I need to extract the text from a bunch of web pages that use JavaScript to render.
The code below usually works for me, resulting in just text and line returns which is fine.
However on some pages it doesn't work.
How can I use RSelenium to extract the text of the body of the "URL Fails" indicated webpage?
library("tidyverse")
library("rvest")
library("RSelenium")
remDr <- remoteDriver(port = 4445L)
remDr$open()
# URL Works
url <- "https://www.td.com/ca/en/personal-banking/products/credit-cards/travel-rewards/rewards-visa-card/"
# URL Fails
# url <- "https://www.bmo.com/main/personal/credit-cards/bmo-cashback-mastercard/"
remDr$navigate(url)
pg <-
remDr$getPageSource()[[1]] %>%
read_html(encoding = "UTF-8") %>%
html_node(xpath = "//body") %>%
as.character() %>%
htm2txt::htm2txt()
remDr$close()
Proposed Solution by @NadPat
url <- "https://www.bmo.com/main/personal/credit-cards/bmo-cashback-mastercard/"
remDr$navigate(url)
text <- remDr$findElement(using = 'xpath', value = '/html')
text$getElementText()
Result for me:
Selenium message:a is null
Build info: version: '2.53.1', revision: 'a36b8b1', time: '2016-06-30 17:37:03'
System info: host: 'fe72a1de69e7', ip: '172.17.0.2', os.name: 'Linux', os.arch: 'amd64', os.version: '5.4.0-84-generic', java.version: '1.8.0_91'
Driver info: driver.version: unknown
Error: Summary: UnknownError
Detail: An unknown server-side error occurred while processing the command.

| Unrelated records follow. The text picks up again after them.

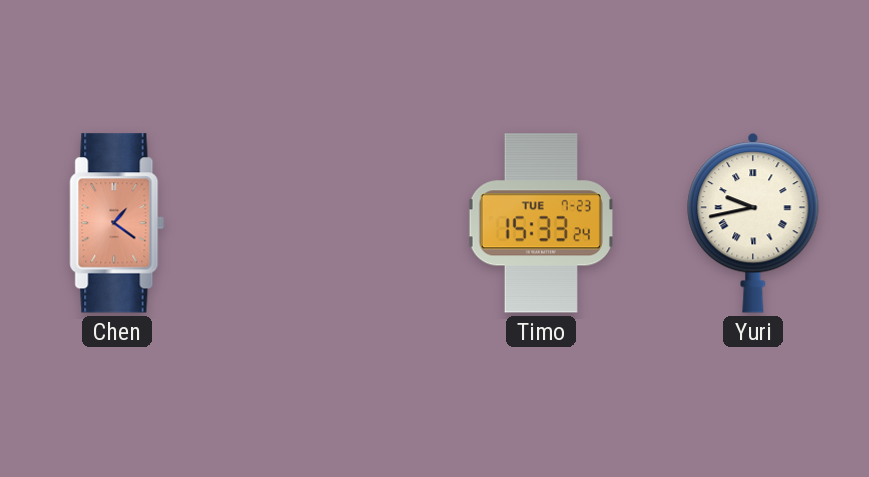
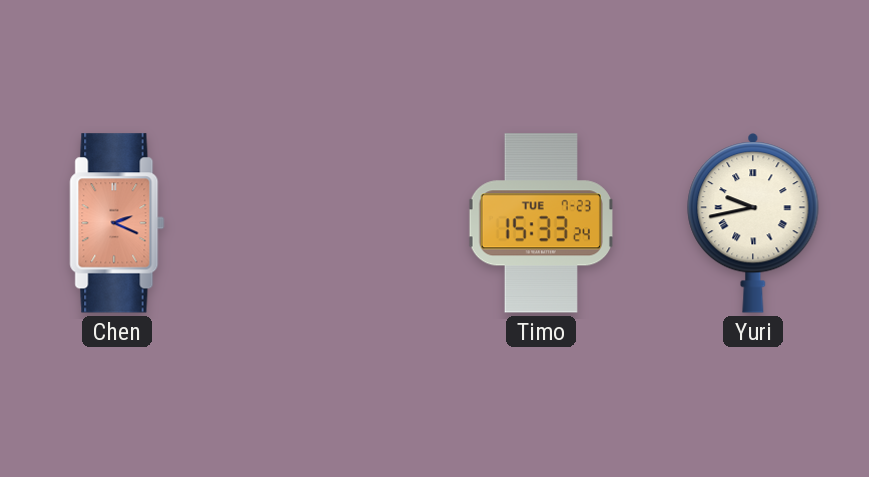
Chen: 1:21 -> 2:19
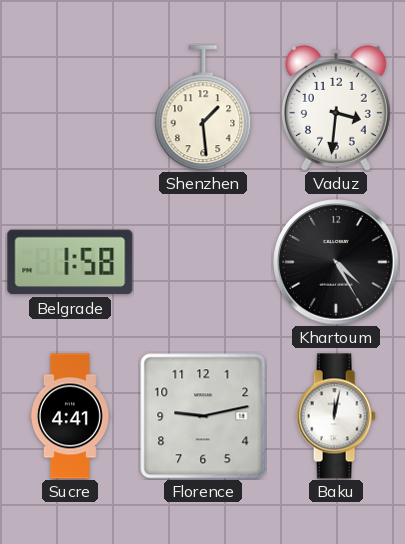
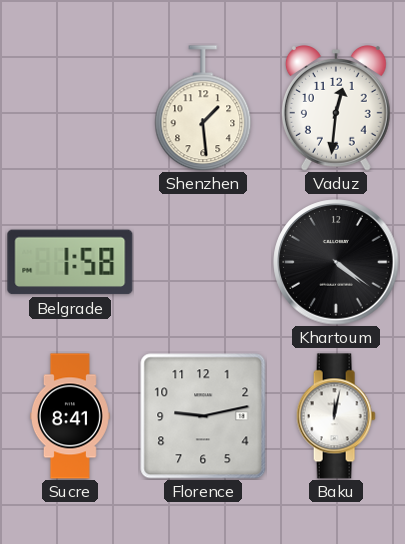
Vaduz: 3:31 -> 12:31
Khartoum: 4:25 -> 4:21
Sucre: 4:41 -> 8:41
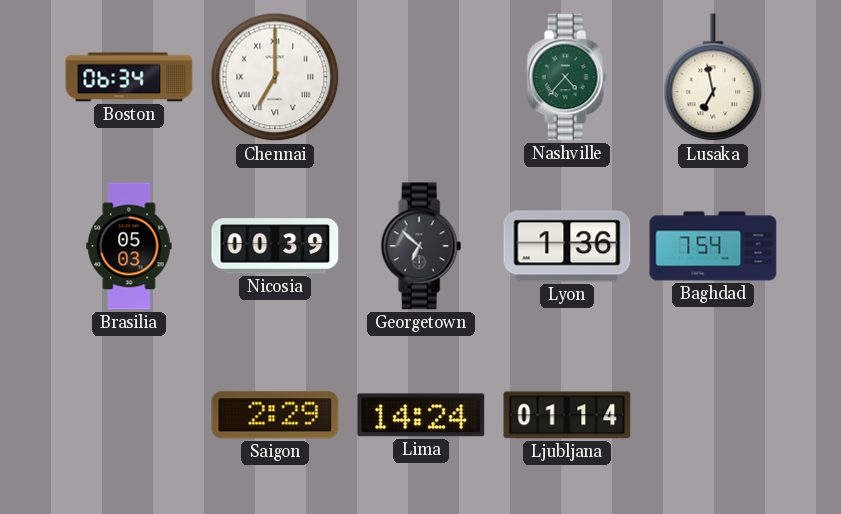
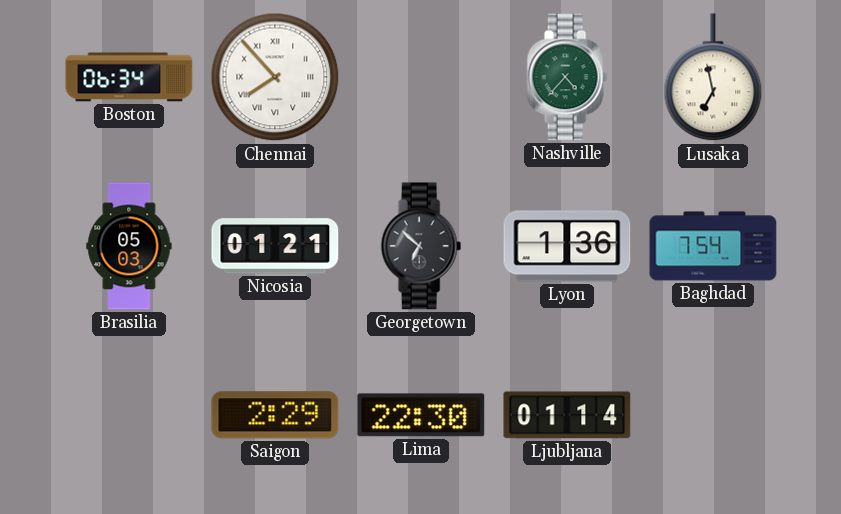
Chennai: 7:00 -> 7:53
Nicosia: 00:39 -> 01:21
Lima: 14:24 -> 22:30
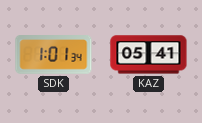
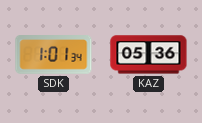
KAZ: 05:41 -> 05:36
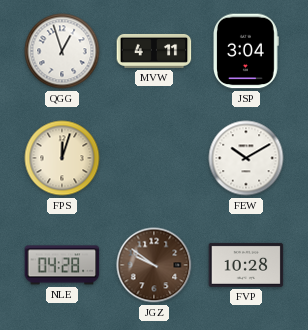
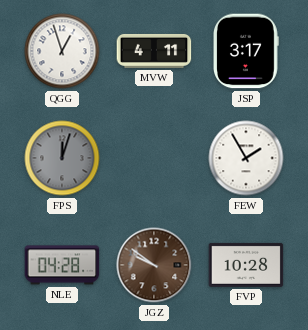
JSP: 3:04 -> 3:17
FPS dial: cream -> grey
FEW: 10:10 -> 1:55
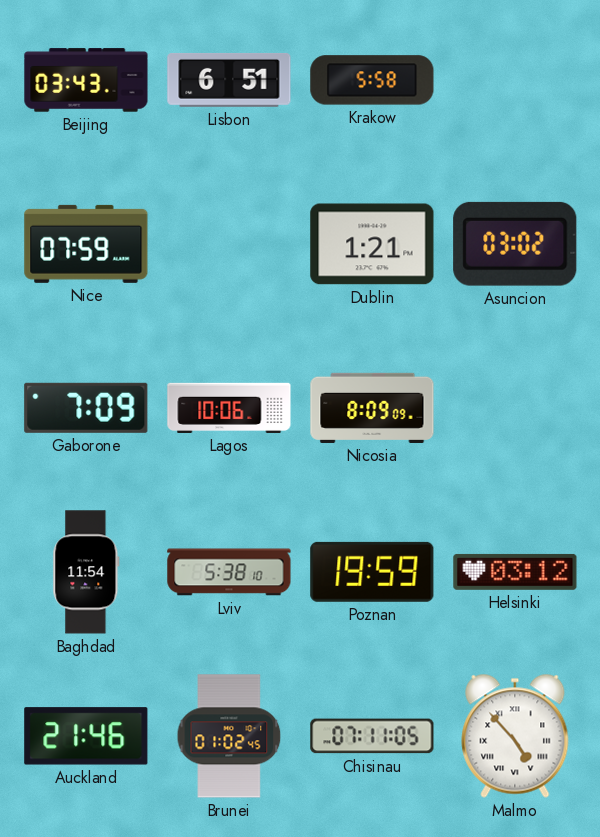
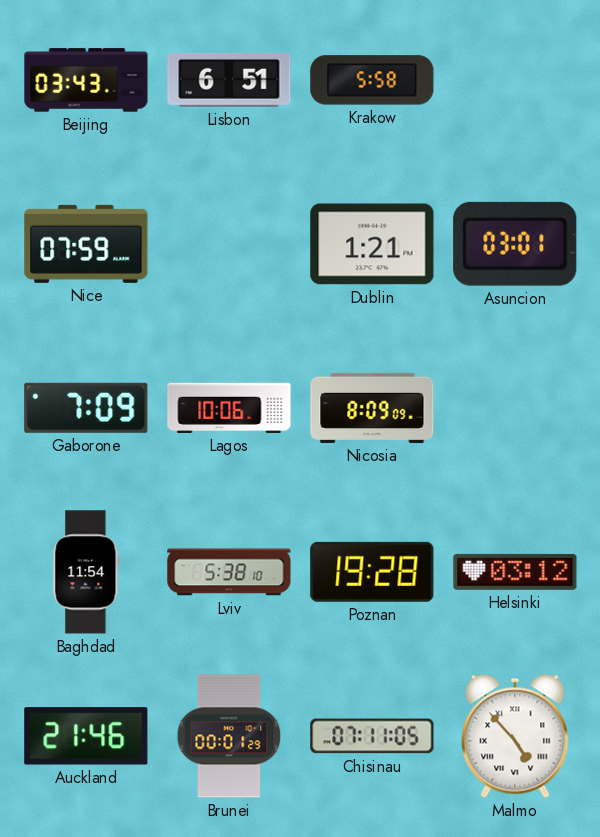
Asuncion: 03:02 -> 03:01
Poznan: 19:59 -> 19:28
Brunei: 01:02 -> 00:01
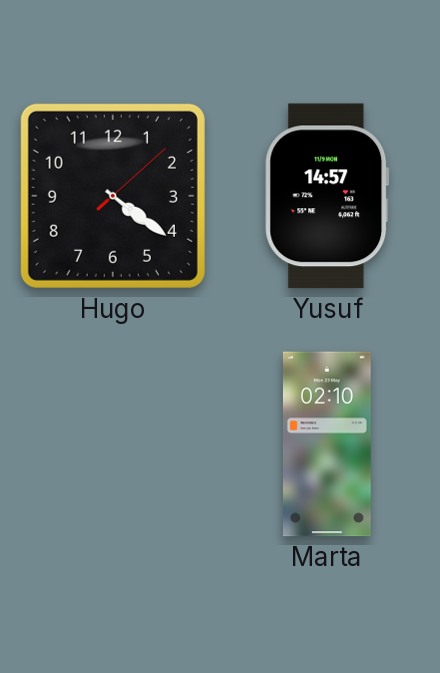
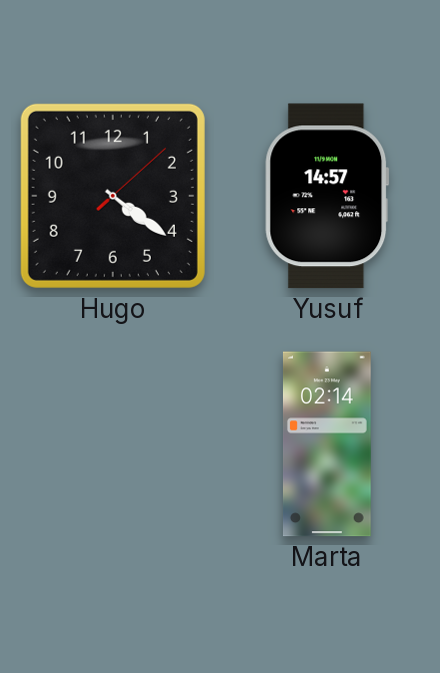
Marta: 02:10 -> 02:14
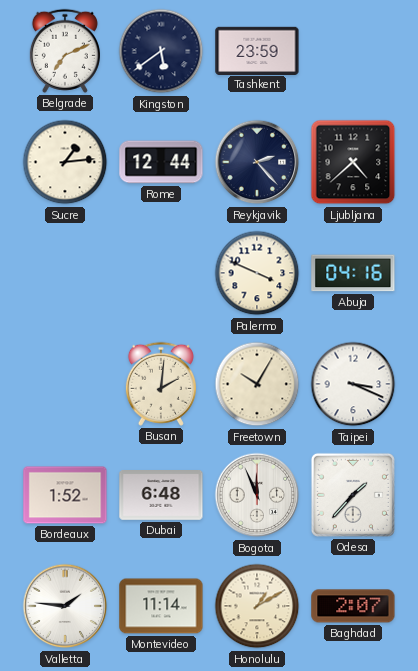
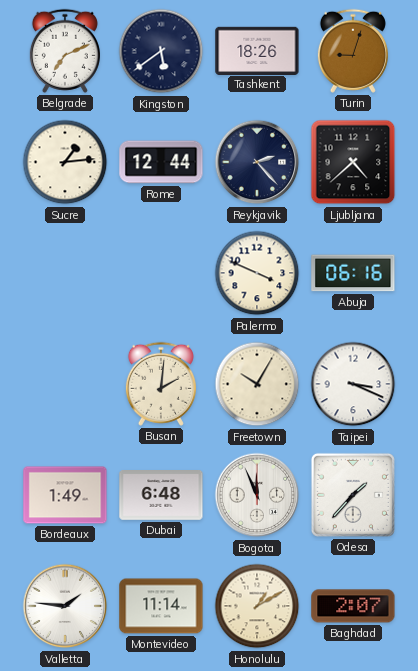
Tashkent: 23:59 -> 18:26
Turin: none -> 9:03
Abuja: 04:16 -> 06:16
Bordeaux: 1:52 -> 1:49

class: org.openqa.selenium.WebDriverException
Further Details: run errorDetails method
For the failing URL something is being read because
remDr$getPageSource()[[1]]
returns:
[1] "<html xmlns=\"http://www.w3.org/1999/xhtml\"><head><script>\n\nsitePrefix = 'BMO';\nvar pageNameMapping = {};\n\n//channelDemo\npageNameMapping[\"atm_en\"]=\"channelDemo\";\npageNameMapping[\"atm_fr\"]=\"channelDemo\";\n\n//Every Day Banking\npageNameMapping[\"Personal\"]=\"PERS\";\npageNameMapping[\"Bank Accounts\"]=\"Bank-Accounts\";\npageNameMapping[\"Daily savings account\"]=\"Premium-Rate-Savings\";\npageNameMapping[\"High Interest Savings Account\"]=\"Smart-Saver\";\npageNameMapping[\"Chequing account\"]=\"Primary-Chequing\";\npageNameMapping[\"Business Premium Rate Savings\"]=\"Business Premium Rate Account\";\n\n//Cards\npageNameMapping[\"Credit Cards\"]=\"CC\";\n\n\n//Mortgages\npageNameMapping[\"Mortgages\"]=\"MTG\";\npageNameMapping[\"Special Offers\"]=\"Special-Offers\";\n\n//Wealth Management\npageNameMapping[\"Wealth Management\"]=\"Wealth\";\npageNameMapping[\"AdviceDirect\"]=\"Advicedirect\";\n\n//Online Investing\npageNameMapping[\"Online Investing\"]=\"ONL-INVS\";\npageNameMapping...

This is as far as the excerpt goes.